Bacon maven and all-round entrepreneur Claire Vogtherr, inspired by the maxim that adversity makes you think hard, quickly and creatively, has reinvented her Holly Bacon business as an on-line hub for complementary meat, dairy products, fresh fruit and vegetables.
“The fear of losing your business, letting staff and customers down and not being able to pay your creditors makes you think very fast and outside the square on how to adapt and survive,” says Vogtherr.
The challenge was heightened by the fact that the meat industry typically requires settlement within 14 days; the bacon curing process takes three weeks and customers can take up to two months to pay.
“We lost our kitchen, our retail stores, the Farmers Market, our hospitality, catering cafes and restaurants … about 70% of our business … everything except the supermarkets,” says Vogtherr.
She hooked up with a few suppliers whose main outlet had been the Hastings Farmers Market on Sundays and now, Holly Fresh, which didn’t exist before lockdown, is a new expanded business.
That’s meant being able to keep 60% of her staff working full-time at 100% wages. “We had the bones in place; the website, social media, online and mobile EFTPOS for payment and logistics, we just weren’t using them fully,” says Vogtherr.
And she says many others are following a similar model, collaborating and targeting their offerings to meet specific customer needs. “The feedback we’re getting is that this form of purchasing will continue well after lockdown.”
Vogtherr’s Hastings retail outlet, Holly Bacon, remains shut even at level 3, the only difference is that people can now collect their online orders.
“The shop will always be a critical part of what we do. We were always doing online orders and door-to-door deliveries, but now it makes sense to be delivering more than meat to people’s homes and it’s grown from that.”
A lot of what has happened has been a natural extension of existing relationships between people with good reputations for paying their bills who deal in quality fresh produce and complementary products.
She believes part of the ongoing success will be local people determined to support local growers and businesses.
The delivery charge is currently only $5, and they’ll deliver anywhere in Hawke’s Bay with refrigerated vehicles and rural delivery people collaborating in delivering food packages with their rural parcels.
While collaboration is a big thing, Vogtherr says having the ability to manage your own technology is key, along with leveraging your database of customers. She says a lot of people have outsourced their technology and don’t have the control they need, and yet it’s become easy to use and flexible. “We managed to upscale from 30 products to 150 immediately.
And she says, “you’d be surprised how many businesses don’t know how to contact their customers if they’re not coming through the door.”

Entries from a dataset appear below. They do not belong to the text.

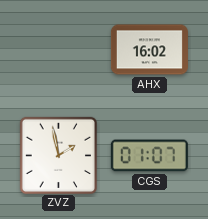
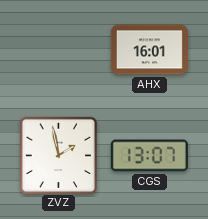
AHX: 16:02 -> 16:01
CGS: 01:07 -> 13:07
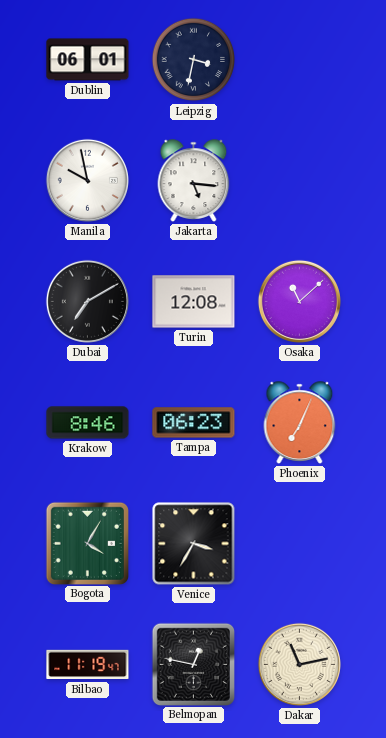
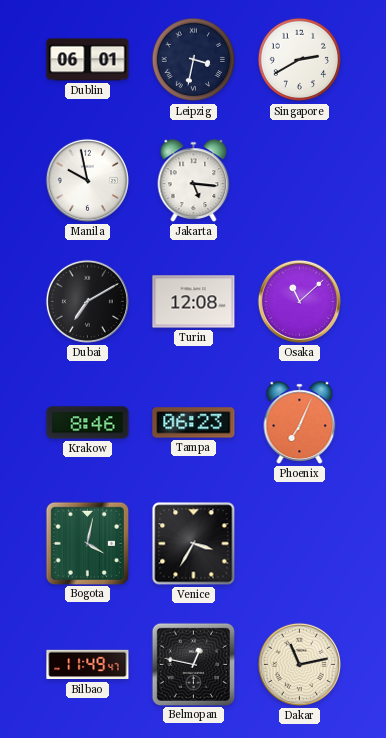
Singapore: none -> 2:40
Bogota: 4:05 -> 4:02
Bilbao: 11:19 -> 11:49
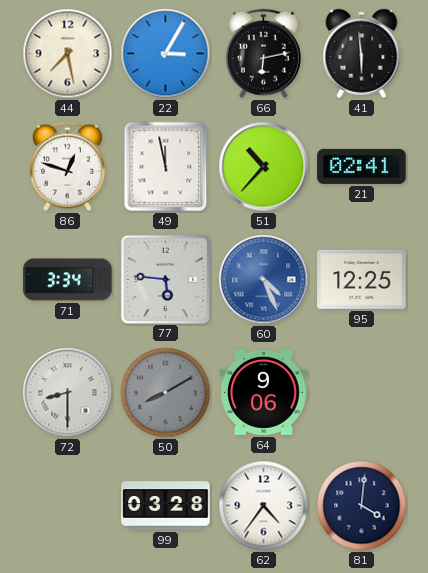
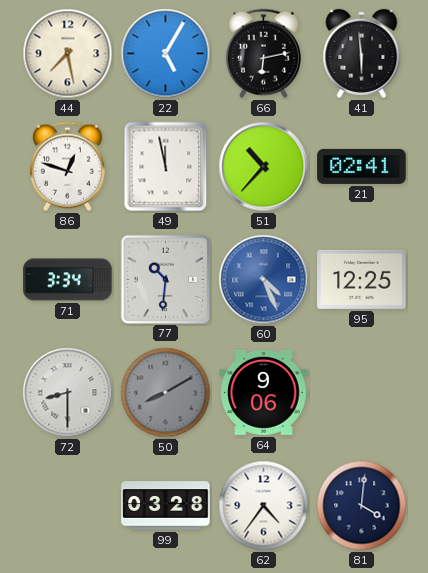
22: 3:05 -> 5:05
77: 5:46 -> 10:31
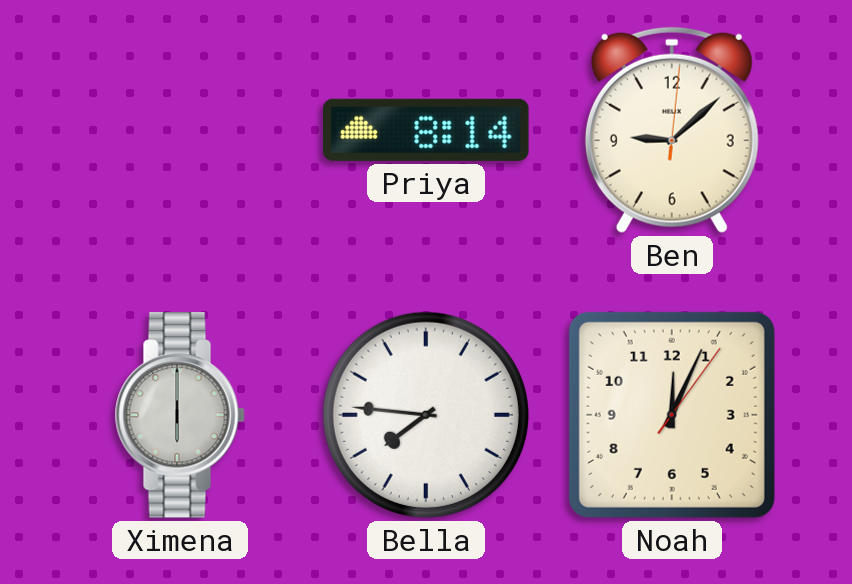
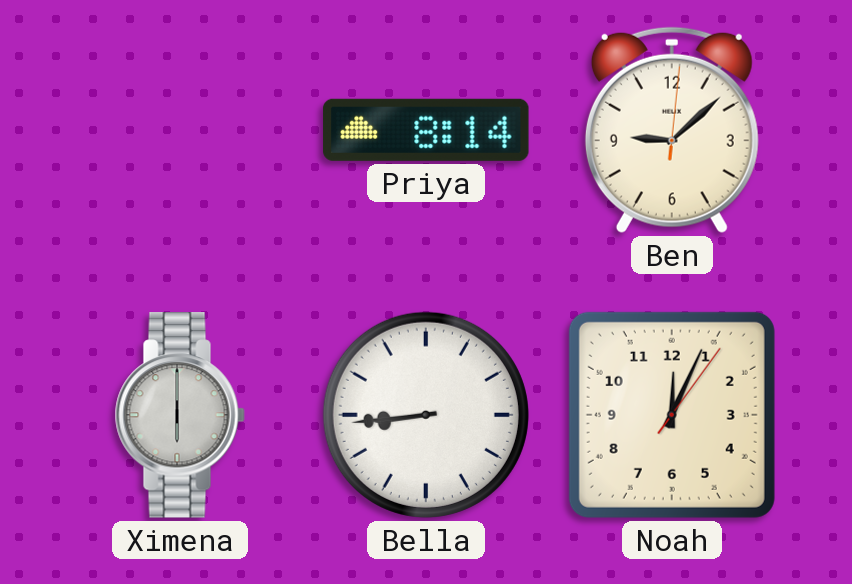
Bella: 7:46 -> 8:44
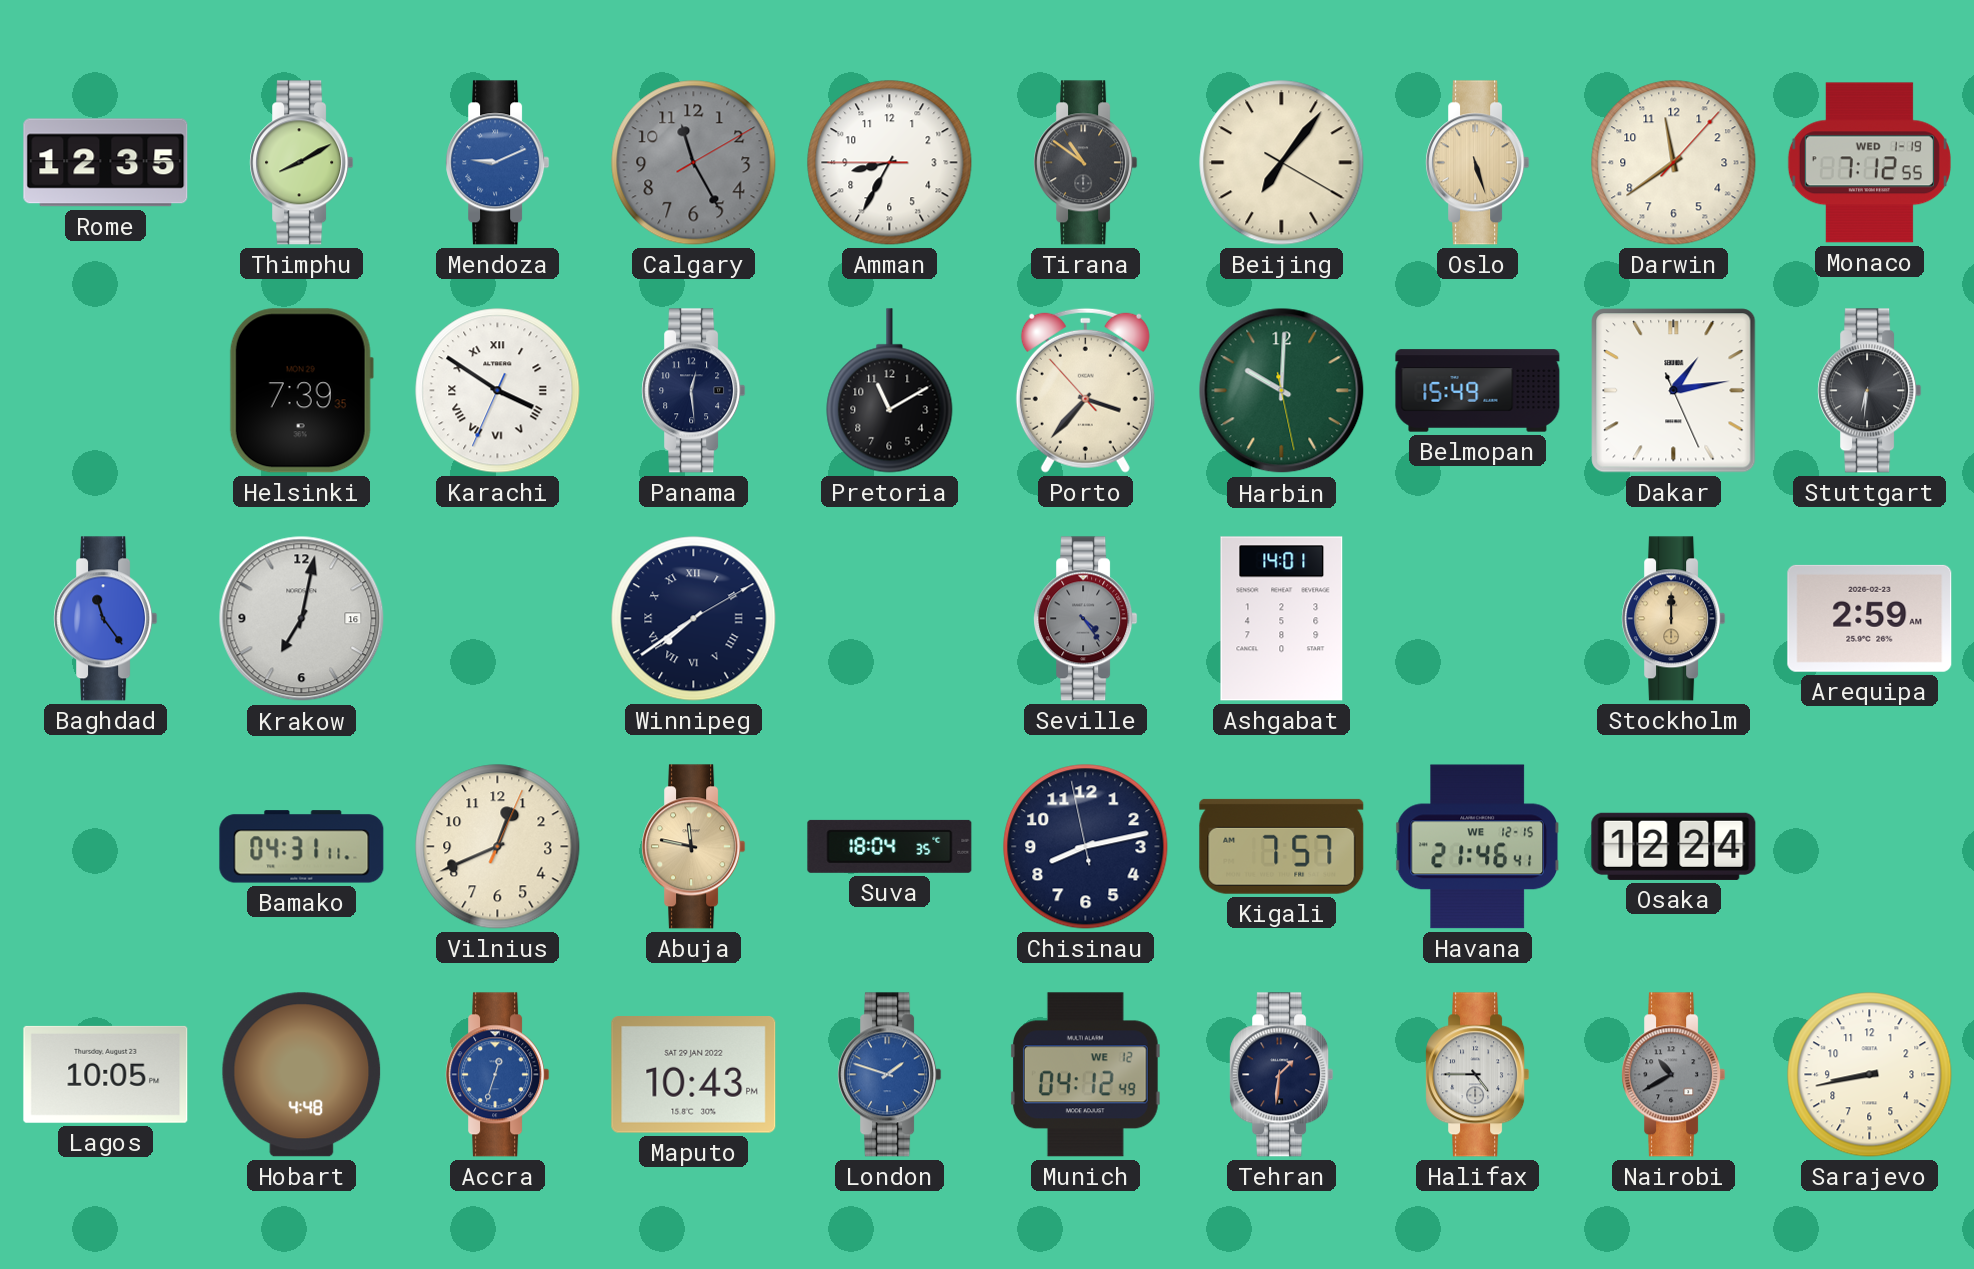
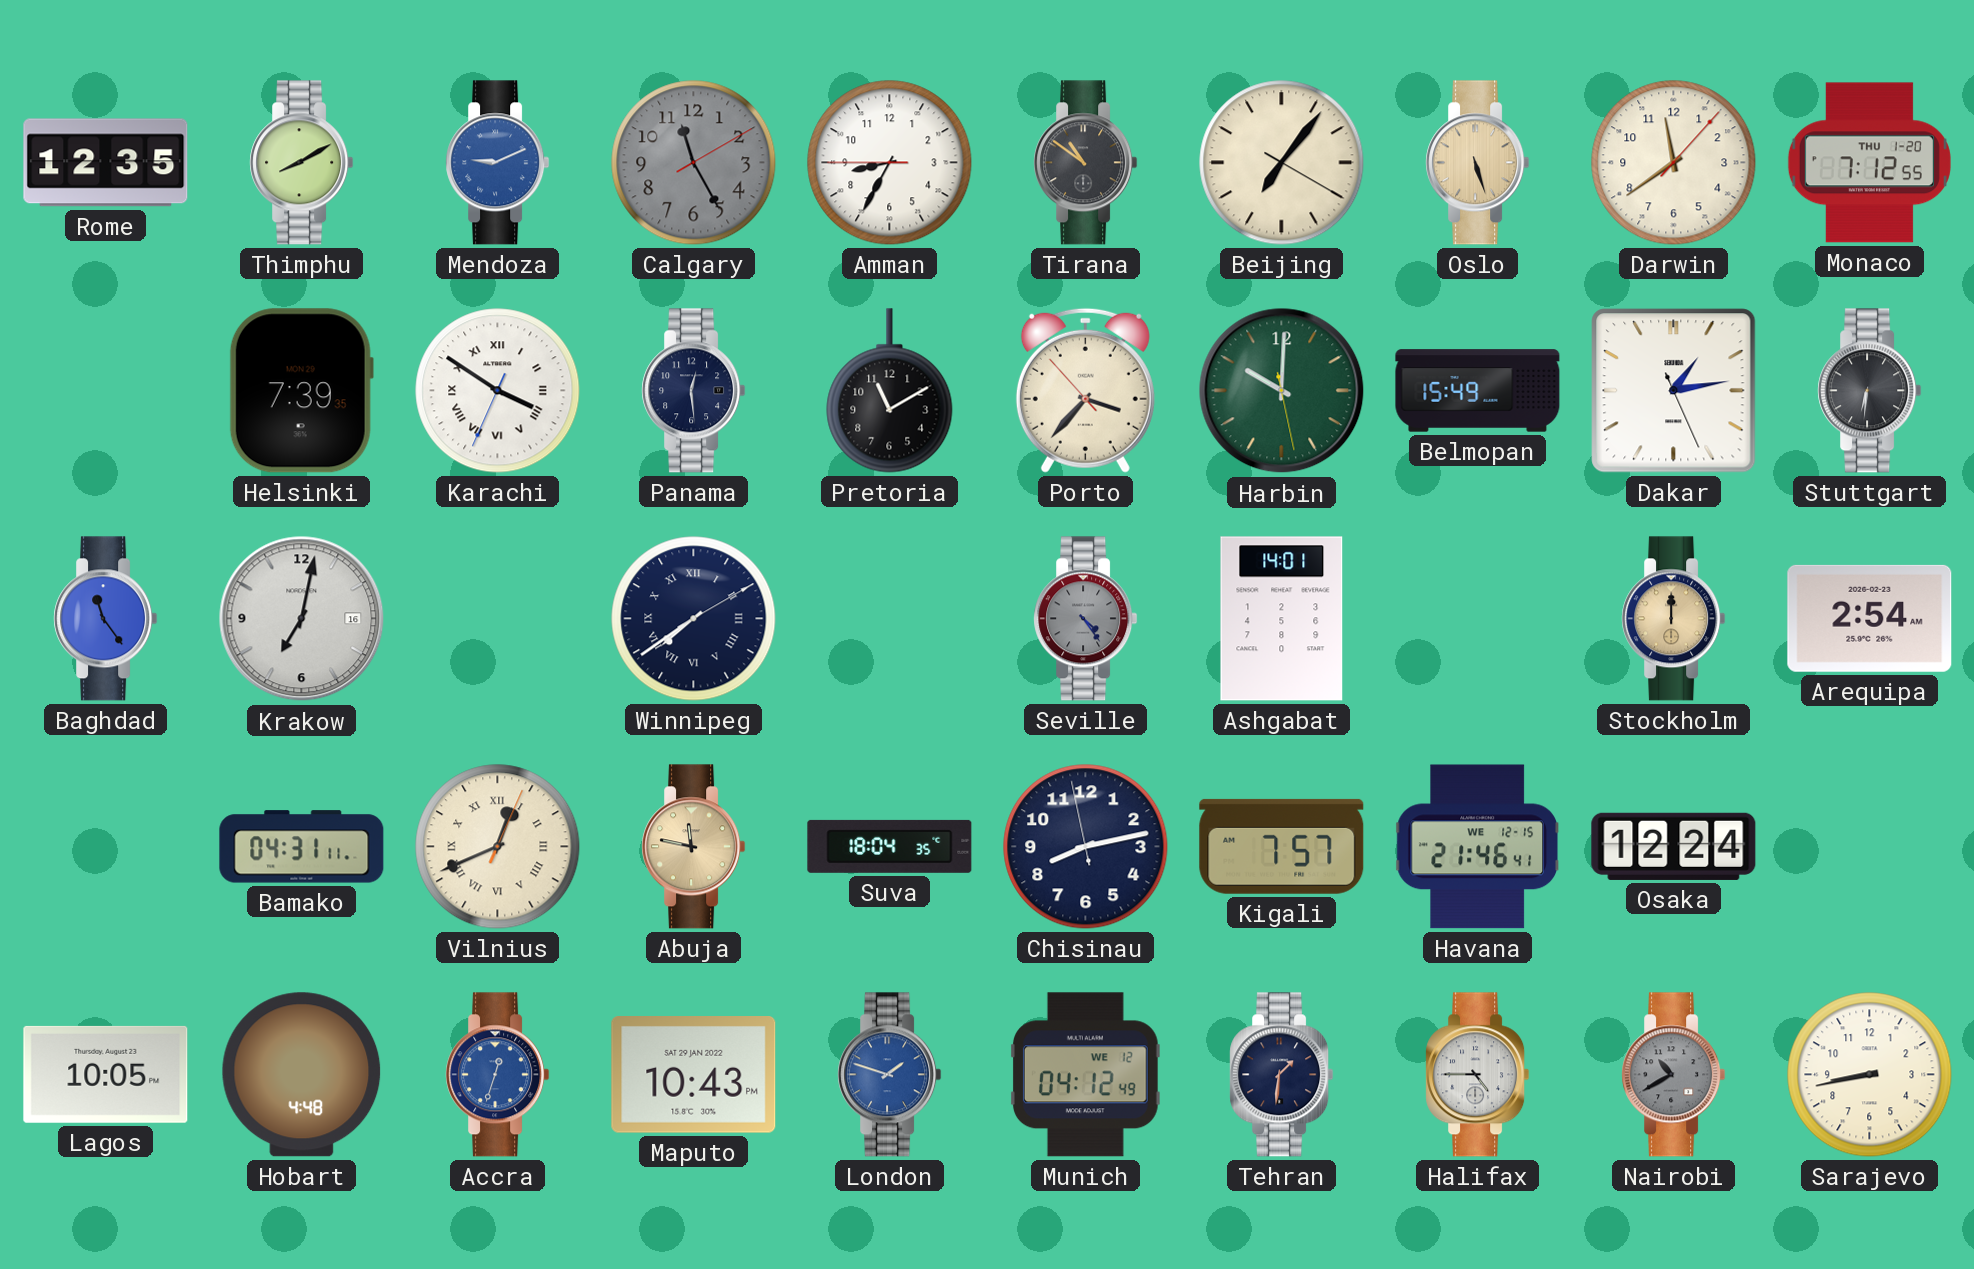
Monaco date: WED 1-19 -> THU 1-20
Arequipa: 2:59 -> 2:54
Vilnius numerals: Arabic -> Roman
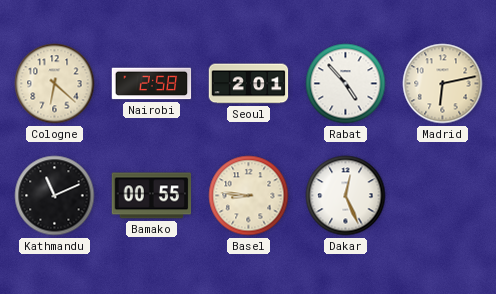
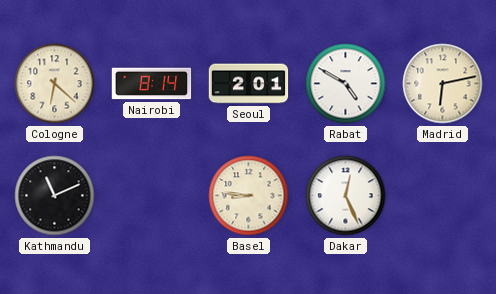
Nairobi: 2:58 -> 8:14
Rabat: 4:53 -> 4:50
Bamako: 00:55 -> none
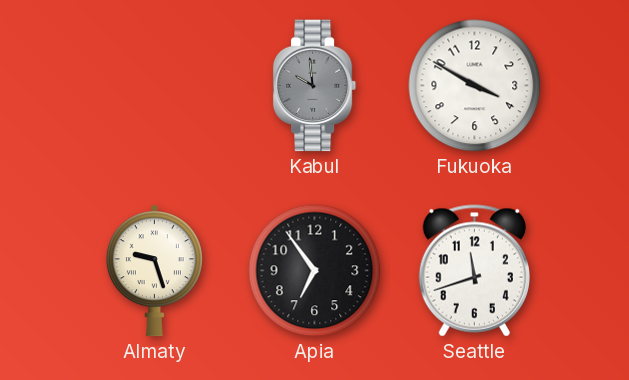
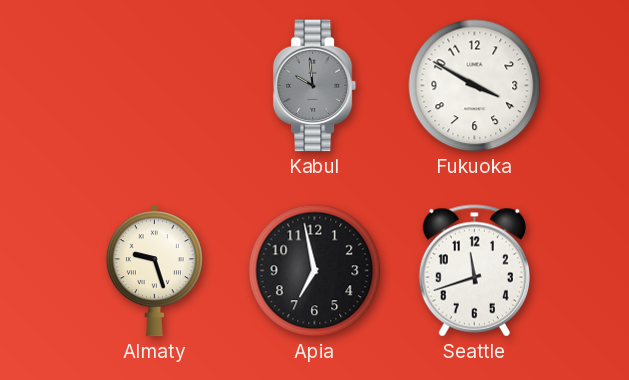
Apia: 6:54 -> 6:58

As well as delivering more of her own Holly Bacon products within the region than previously, she’s finding orders outside the region are now including fresh produce and Farmers Market items.
Vogtherr says there will always be adversity and it requires an appetite for risk, creative response and nimble thinking – “projecting the proposed scenario forward, assessing the risk involved and being able to make the required rapid changes”.
She suggests the lockdown has given communities the opportunity to rethink not only how they might be kinder and more tolerant, but also how purchasing decisions might become more regionally focused.